Registration Statement on Form S-8 (Registration No. 333-196222) filed with the Securities and Exchange Commission on May 23, 2014 (collectively, the “Registration Statements”).


On September 2, 2015, pursuant to the terms of that certain Agreement and Plan of Merger, dated as of July 26, 2015, by and among the Company, Columbus McKinnon Corporation, a New York corporation (“Parent”), and Megatron Acquisition Corp., a Delaware corporation and a wholly-owned subsidiary of Parent (“Purchaser”), as amended, Purchaser merged with and into the Company, with the Company surviving as a wholly owned-subsidiary of Parent (the “Merger”). In connection therewith, each outstanding share of Common Stock, other than shares of Common Stock (i) held by the Company in treasury or owned by Parent or any direct or indirect wholly-owned subsidiary of Parent (including Purchaser) or the Company, which in each case were cancelled and cease to exist, with no payment being made with respect thereto, and (ii) held by stockholders who are entitled to and properly exercise appraisal rights under Section 262 of the DGCL, was converted into the right to receive $50.00 in cash, payable net to the holder in cash, without interest, subject to any withholding of taxes required by applicable law.
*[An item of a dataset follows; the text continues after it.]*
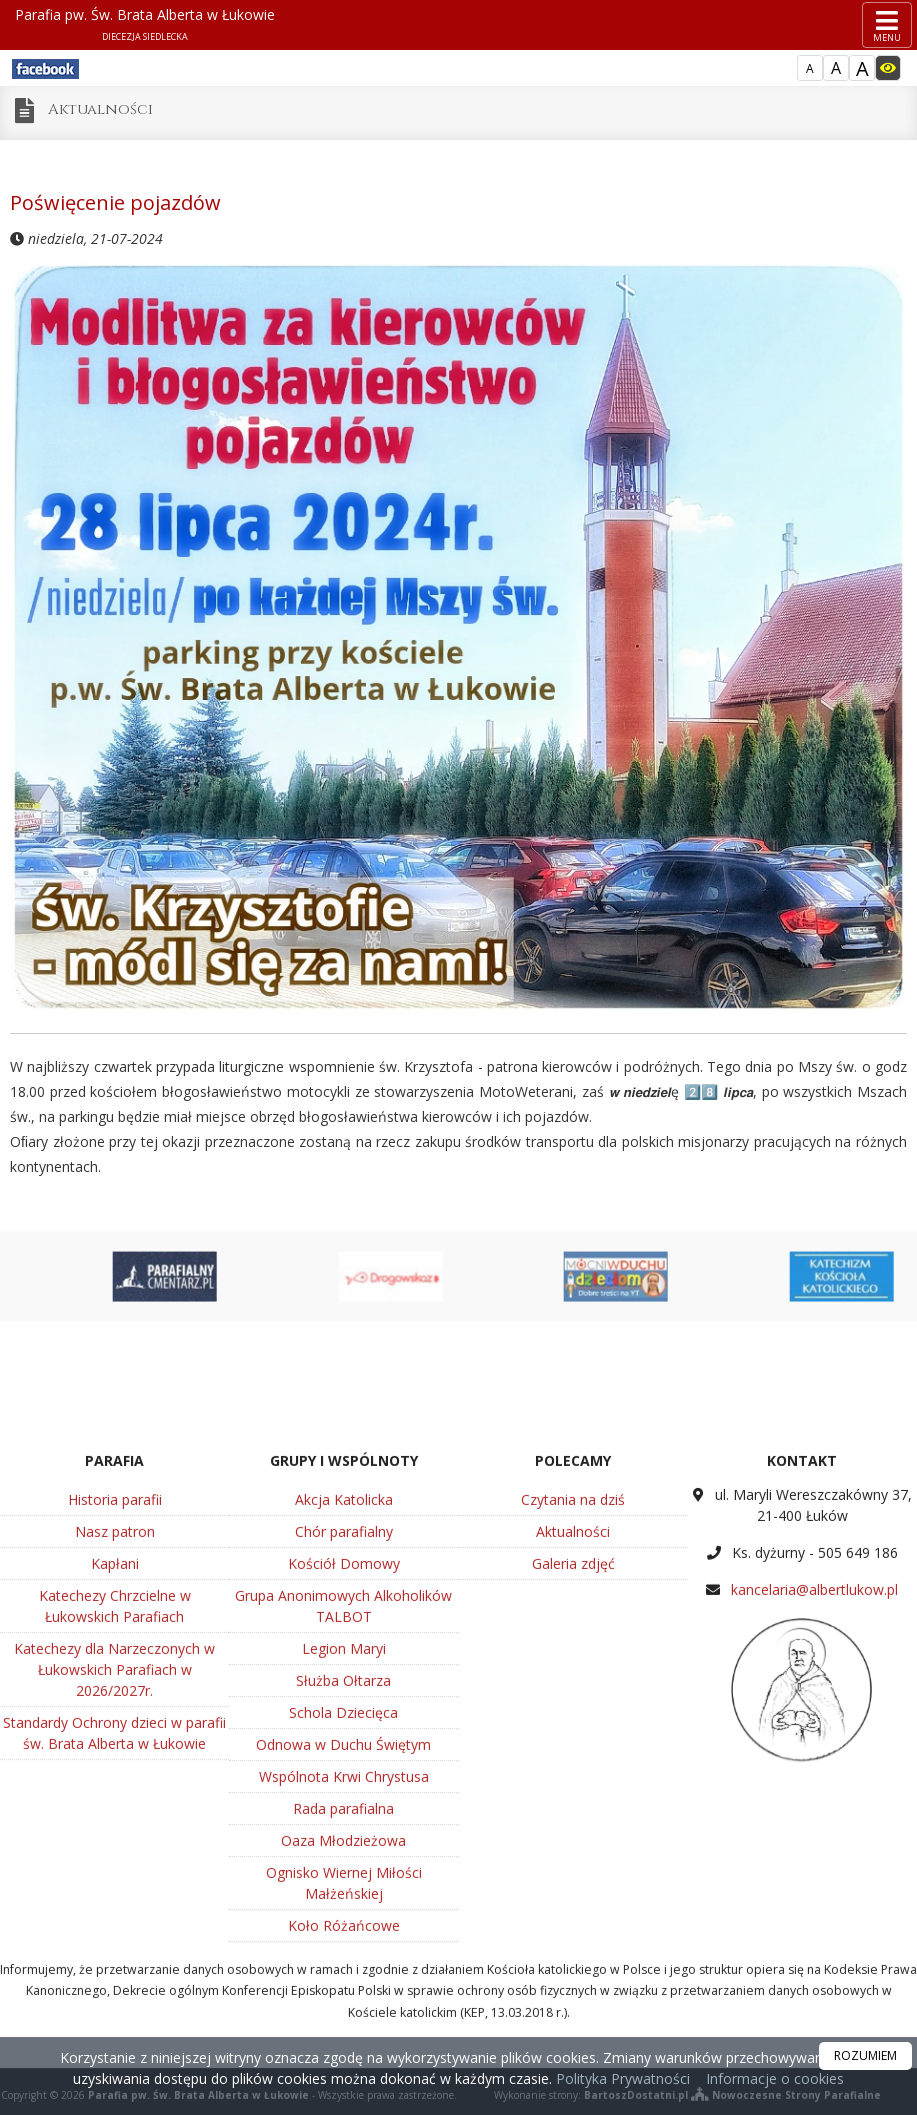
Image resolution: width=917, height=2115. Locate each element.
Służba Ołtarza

As a result of the Merger, the Company terminated all offerings of its securities pursuant to its existing registration statements filed with the Securities and Exchange Commission under the Securities Act of 1933, as amended, including the Registration Statements. In accordance with an undertaking made by the Company in the Registration Statements to remove from registration, by means of a post-effective amendment, any shares of its common stock that remain unsold at the termination of the offering, the Company hereby removes from registration all shares of Common Stock registered under the Registration Statements that remained unsold as of the effective time of the Merger on September 2, 2015.


SIGNATURES

Pursuant to the requirements of the Securities Act of 1933, as amended, the registrant certifies that it has reasonable grounds to believe that it meets all of the requirements for filing on Form S-8 and has duly caused this Post-Effective Amendment to the Registration Statements to be signed on its behalf by the undersigned, thereunto duly authorized, in the Village of Menomonee Falls, State of Wisconsin, on this 2nd day of September, 2015.

 

MAGNETEK, INC.
By:  

/s/ Peter M. McCormick

 

Peter M. McCormick

President and Chief Executive Officer

No other person is required to sign this Post-Effective Amendment to the Registration Statements in reliance on Rule 478 of the Securities Act of 1933, as amended.